Tan fuerte es la raíz de la pequeña comunidad que Bittori, la esposa del asesinado y heroína sombría de ‘Patria’, opta al cabo de unos años por volver al pueblo para exigir con su presencia, de manera pertinaz e implacable, que se reconozca por los vecinos y, ante todo, por la antes amiga familia del etarra implicado en el asesinato, que se reconozca, digo, que a su marido se le excluyó y se le mató sin razón. Quiere que se le pida perdón y se le restablezca su estatus en la comunidad. Poco le ha importado el juicio y la condena de los culpables por los tribunales, ella lo que quiere es que se restaure al Txato allí donde pertenecía, en su pueblo. Sus hijos no la entienden, ellos han preferido desligarse de ese pueblo y esa infancia de mal recuerdo, han ingresado en la Gesellschaft ciudadana donde intentan rehacer su vida después de perder al padre, pero Bittori no ceja en su persecución de reconocimiento. Hasta lograr que el etarra le pida perdón y que, en un cierre final asombrosamente conseguido, que la otra heroína sombría del libro, la Miren amiga de la juventud y madre del etarra, la abrace en la plaza del pueblo, a la vista de todos.

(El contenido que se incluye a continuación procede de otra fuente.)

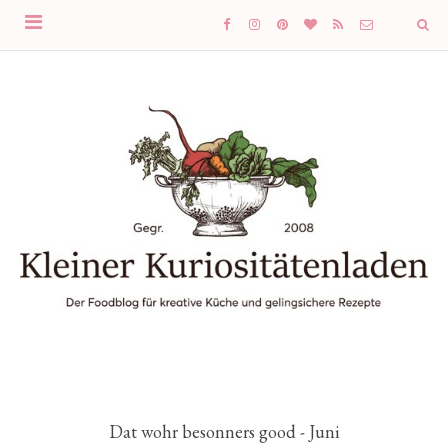
Dat wohr besonners good - Juni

Este marco de relaciones humanas densas entre víctimas y victimarios es el recreado por Aramburu con emoción y cálculo para hacer llegar al lector la sinrazón y la injusticia de la violencia terrorista etarra. Es su libre opción como creador y no cabe sino agradecerle la maestría con que teje y desteje la urdimbre. No se lean estas líneas como crítica, por eso, sino como acotación marginal de lector.

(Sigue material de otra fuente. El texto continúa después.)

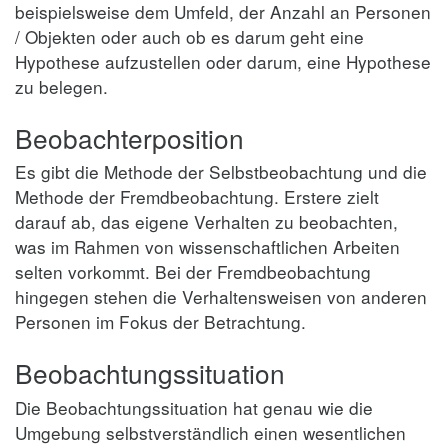
beispielsweise dem Umfeld, der Anzahl an Personen
/ Objekten oder auch ob es darum geht eine
Hypothese aufzustellen oder darum, eine Hypothese
zu belegen.
Beobachterposition
Es gibt die Methode der Selbstbeobachtung und die
Methode der Fremdbeobachtung. Erstere zielt
darauf ab, das eigene Verhalten zu beobachten,
was im Rahmen von wissenschaftlichen Arbeiten
selten vorkommt. Bei der Fremdbeobachtung
hingegen stehen die Verhaltensweisen von anderen
Personen im Fokus der Betrachtung.
Beobachtungssituation
Die Beobachtungssituation hat genau wie die
Umgebung selbstverständlich einen wesentlichen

Y es que hay un problema al deglutir el libro: el de ceder a la tentación de extrapolar el marco del relato y pensar que todo el terrorismo etarra ocurrió en ese marco de relaciones pueblerinas densas y casi familiares. Y no fue así, el caso de ‘Patria’ es sociológicamente excepcional. De acuerdo, una novela no es un ensayo de sociología, ni debe serlo. Pero es algo más que una pura ficción, es también una propuesta de comprensión de una realidad. Y lo cierto es que la mayoría de las víctimas de los etarras no tenía relación alguna, fuera de la común ciudadanía, ni con sus asesinos ni con su círculo comunitario. Los cientos de guardias civiles y policías muertos, la mayoría de las víctimas, y sus viudas e hijos, no eran del pueblo ni vivían en él. No fueron excluidos de una comunidad ni pueden restaurar lazo alguno con los que les excluyeron de la vida porque vivían en la sociedad anónima y eran ellos mismos anónimos. El trayecto emocional que recorren Bittori y Miren desde la amistad íntima al odio y luego a la final reconciliación no puede ser recorrido por casi nadie más, porque casi todas las muertes ocurrieron como todo ocurre en la Gesellschaft: de manera anónima. Por eso, creo, tantas y tantas víctimas hablan de justicia y no de reconciliación. Porque no son del pueblo.